Extracted records:
______

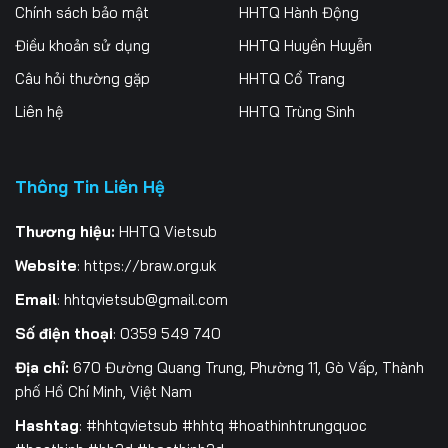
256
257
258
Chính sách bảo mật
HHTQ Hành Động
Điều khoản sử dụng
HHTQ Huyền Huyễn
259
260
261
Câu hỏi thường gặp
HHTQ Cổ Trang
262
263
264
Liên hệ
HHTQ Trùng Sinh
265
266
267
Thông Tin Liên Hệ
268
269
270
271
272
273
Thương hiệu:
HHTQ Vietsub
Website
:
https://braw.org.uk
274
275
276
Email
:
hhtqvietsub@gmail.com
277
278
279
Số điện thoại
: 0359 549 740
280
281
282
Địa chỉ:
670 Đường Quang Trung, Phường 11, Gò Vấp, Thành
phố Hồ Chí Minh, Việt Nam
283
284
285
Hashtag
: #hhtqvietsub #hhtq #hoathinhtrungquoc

______

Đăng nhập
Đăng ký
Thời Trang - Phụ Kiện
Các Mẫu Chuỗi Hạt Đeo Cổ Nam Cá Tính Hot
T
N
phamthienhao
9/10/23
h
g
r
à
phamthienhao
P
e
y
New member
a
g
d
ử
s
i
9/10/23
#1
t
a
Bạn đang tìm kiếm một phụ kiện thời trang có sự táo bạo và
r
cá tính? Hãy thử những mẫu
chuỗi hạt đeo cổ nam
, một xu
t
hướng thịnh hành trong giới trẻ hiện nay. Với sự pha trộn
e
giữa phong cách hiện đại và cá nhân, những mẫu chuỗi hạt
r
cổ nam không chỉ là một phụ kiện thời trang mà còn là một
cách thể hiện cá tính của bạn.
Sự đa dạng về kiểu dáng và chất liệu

______

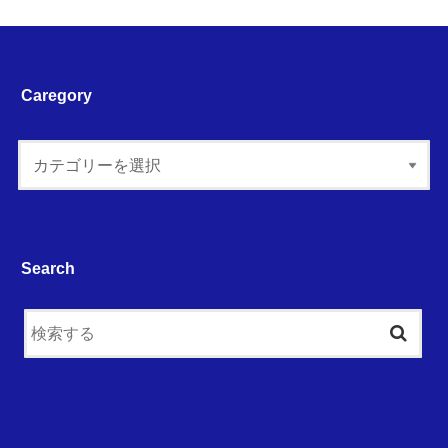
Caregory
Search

______

Problem details: As the answer, set down only the lines from the data above between the one holding "HHTQ Huyền Huyễn" and the one holding "#hhtqvietsub #hhtq #hoathinhtrungquoc", inclusive, exactly as they read.

Response for this exercise:
HHTQ Huyền Huyễn
259
260
261
Câu hỏi thường gặp
HHTQ Cổ Trang
262
263
264
Liên hệ
HHTQ Trùng Sinh
265
266
267
Thông Tin Liên Hệ
268
269
270
271
272
273
Thương hiệu:
HHTQ Vietsub
Website
:
https://braw.org.uk
274
275
276
Email
:
hhtqvietsub@gmail.com
277
278
279
Số điện thoại
: 0359 549 740
280
281
282
Địa chỉ:
670 Đường Quang Trung, Phường 11, Gò Vấp, Thành
phố Hồ Chí Minh, Việt Nam
283
284
285
Hashtag
: #hhtqvietsub #hhtq #hoathinhtrungquoc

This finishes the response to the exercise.